Dataset entries
################
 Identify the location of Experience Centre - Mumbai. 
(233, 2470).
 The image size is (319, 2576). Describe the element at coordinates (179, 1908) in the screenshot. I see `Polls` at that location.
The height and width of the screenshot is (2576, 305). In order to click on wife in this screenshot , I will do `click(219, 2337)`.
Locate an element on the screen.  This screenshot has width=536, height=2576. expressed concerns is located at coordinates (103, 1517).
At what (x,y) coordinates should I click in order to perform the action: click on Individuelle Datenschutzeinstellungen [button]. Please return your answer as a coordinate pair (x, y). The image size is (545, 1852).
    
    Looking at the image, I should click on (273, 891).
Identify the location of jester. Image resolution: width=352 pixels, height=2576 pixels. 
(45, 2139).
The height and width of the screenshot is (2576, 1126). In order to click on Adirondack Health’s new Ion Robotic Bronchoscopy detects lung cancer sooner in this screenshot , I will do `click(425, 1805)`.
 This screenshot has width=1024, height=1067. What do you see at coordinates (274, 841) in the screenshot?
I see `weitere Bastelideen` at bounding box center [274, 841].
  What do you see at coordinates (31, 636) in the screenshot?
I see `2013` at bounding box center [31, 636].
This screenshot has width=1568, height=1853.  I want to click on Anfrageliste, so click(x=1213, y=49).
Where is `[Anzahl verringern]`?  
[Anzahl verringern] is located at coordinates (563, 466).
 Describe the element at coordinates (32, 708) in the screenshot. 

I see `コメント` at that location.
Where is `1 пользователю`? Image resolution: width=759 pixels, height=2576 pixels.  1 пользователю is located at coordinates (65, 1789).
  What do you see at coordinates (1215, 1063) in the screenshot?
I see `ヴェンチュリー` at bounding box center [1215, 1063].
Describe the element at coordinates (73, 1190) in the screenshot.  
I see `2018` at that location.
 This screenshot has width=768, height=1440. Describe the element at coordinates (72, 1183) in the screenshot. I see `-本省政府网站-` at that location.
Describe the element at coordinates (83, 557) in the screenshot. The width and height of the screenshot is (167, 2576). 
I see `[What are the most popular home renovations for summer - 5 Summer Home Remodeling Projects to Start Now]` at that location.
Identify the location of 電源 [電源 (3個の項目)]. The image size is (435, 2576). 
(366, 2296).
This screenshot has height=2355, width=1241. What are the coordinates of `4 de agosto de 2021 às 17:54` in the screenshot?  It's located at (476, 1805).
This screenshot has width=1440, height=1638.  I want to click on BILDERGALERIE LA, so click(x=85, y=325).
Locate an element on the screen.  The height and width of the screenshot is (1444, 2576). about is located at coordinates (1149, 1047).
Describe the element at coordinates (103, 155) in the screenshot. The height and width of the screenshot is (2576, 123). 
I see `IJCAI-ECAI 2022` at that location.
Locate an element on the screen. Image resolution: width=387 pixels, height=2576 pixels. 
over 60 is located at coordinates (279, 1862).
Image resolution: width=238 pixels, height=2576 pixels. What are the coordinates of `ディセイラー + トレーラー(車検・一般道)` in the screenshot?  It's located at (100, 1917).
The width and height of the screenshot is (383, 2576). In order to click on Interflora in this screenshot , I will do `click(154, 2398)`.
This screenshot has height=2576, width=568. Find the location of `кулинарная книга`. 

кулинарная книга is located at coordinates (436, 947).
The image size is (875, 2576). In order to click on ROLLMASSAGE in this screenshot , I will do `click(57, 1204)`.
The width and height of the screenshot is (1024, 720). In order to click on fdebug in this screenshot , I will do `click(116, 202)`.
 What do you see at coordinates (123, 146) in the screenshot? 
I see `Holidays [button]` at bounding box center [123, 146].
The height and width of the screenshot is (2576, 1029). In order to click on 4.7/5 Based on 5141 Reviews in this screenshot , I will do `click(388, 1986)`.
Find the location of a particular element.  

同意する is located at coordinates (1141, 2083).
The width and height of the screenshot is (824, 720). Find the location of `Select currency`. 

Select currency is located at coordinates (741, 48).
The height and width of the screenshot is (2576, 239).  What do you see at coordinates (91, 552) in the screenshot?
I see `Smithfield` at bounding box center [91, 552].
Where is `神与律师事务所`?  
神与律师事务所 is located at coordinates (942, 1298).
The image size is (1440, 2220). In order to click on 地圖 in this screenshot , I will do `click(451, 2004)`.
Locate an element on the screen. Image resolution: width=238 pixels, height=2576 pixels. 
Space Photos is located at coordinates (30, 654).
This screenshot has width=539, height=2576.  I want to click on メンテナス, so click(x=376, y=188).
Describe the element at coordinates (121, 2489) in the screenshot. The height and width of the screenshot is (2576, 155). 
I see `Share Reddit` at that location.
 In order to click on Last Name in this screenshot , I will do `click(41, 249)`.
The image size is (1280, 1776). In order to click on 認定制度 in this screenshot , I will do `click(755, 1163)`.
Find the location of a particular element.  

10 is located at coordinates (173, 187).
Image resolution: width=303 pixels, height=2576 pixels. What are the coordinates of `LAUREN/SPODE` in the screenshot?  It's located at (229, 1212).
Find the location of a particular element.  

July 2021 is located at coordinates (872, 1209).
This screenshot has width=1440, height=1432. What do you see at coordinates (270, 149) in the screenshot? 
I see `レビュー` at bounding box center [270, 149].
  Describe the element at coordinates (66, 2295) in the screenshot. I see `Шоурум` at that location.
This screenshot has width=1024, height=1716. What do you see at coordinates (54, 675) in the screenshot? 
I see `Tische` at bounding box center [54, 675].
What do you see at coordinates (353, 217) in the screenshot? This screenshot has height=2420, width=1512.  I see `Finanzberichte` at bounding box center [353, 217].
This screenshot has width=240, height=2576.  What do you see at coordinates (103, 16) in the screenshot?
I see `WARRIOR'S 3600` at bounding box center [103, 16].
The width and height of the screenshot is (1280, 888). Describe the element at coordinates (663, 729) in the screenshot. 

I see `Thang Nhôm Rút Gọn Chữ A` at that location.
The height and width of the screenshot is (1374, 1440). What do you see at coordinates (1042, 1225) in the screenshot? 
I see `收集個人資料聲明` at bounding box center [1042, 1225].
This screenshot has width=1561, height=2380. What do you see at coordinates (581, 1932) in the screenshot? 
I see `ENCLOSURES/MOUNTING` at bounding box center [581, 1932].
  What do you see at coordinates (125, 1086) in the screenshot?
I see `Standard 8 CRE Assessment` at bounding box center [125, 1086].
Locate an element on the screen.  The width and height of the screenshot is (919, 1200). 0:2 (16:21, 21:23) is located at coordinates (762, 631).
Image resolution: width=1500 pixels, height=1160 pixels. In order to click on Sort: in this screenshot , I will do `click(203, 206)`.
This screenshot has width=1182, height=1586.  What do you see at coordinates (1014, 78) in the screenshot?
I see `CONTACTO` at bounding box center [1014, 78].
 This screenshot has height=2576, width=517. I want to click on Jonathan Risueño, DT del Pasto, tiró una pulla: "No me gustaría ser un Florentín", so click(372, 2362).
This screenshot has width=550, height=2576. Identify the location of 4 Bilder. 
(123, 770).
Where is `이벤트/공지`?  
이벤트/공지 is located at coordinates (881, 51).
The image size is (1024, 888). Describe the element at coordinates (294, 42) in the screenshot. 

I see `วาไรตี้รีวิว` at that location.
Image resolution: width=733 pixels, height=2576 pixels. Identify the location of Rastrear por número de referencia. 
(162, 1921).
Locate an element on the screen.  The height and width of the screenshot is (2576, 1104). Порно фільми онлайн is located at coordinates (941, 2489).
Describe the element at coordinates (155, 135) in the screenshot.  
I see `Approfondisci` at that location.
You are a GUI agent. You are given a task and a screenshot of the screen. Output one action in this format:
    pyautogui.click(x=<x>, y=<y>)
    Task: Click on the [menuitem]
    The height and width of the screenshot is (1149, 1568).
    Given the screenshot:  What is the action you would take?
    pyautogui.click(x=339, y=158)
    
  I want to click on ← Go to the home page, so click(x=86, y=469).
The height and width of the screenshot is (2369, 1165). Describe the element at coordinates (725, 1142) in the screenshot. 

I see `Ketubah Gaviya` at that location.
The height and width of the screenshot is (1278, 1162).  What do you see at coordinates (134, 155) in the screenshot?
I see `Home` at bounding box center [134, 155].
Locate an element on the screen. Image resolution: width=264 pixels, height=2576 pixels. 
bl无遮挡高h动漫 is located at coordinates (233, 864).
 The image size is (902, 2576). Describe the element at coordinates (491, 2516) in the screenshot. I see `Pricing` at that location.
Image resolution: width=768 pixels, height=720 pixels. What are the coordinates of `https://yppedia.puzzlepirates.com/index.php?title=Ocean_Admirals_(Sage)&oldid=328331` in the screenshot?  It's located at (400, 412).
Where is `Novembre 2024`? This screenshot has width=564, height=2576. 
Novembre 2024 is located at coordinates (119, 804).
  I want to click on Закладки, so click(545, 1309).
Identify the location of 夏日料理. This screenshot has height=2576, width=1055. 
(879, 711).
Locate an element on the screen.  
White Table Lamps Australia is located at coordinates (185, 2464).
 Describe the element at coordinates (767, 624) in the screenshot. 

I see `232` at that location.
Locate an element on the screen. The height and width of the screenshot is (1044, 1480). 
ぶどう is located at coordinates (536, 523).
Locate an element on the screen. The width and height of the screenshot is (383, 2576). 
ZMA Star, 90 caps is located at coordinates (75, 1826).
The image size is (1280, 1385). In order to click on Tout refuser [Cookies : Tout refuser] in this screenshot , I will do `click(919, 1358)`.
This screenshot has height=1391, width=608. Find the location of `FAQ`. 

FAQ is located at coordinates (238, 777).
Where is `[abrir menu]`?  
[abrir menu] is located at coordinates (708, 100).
################
Your answer should consist only of the lines above between the line holding "Describe the element at coordinates (103, 155)" and the line holding "The image size is (875, 2576).", inclusive, each transcribed exactly.

Describe the element at coordinates (103, 155) in the screenshot. The height and width of the screenshot is (2576, 123). 
I see `IJCAI-ECAI 2022` at that location.
Locate an element on the screen. Image resolution: width=387 pixels, height=2576 pixels. 
over 60 is located at coordinates (279, 1862).
Image resolution: width=238 pixels, height=2576 pixels. What are the coordinates of `ディセイラー + トレーラー(車検・一般道)` in the screenshot?  It's located at (100, 1917).
The width and height of the screenshot is (383, 2576). In order to click on Interflora in this screenshot , I will do `click(154, 2398)`.
This screenshot has height=2576, width=568. Find the location of `кулинарная книга`. 

кулинарная книга is located at coordinates (436, 947).
The image size is (875, 2576). In order to click on ROLLMASSAGE in this screenshot , I will do `click(57, 1204)`.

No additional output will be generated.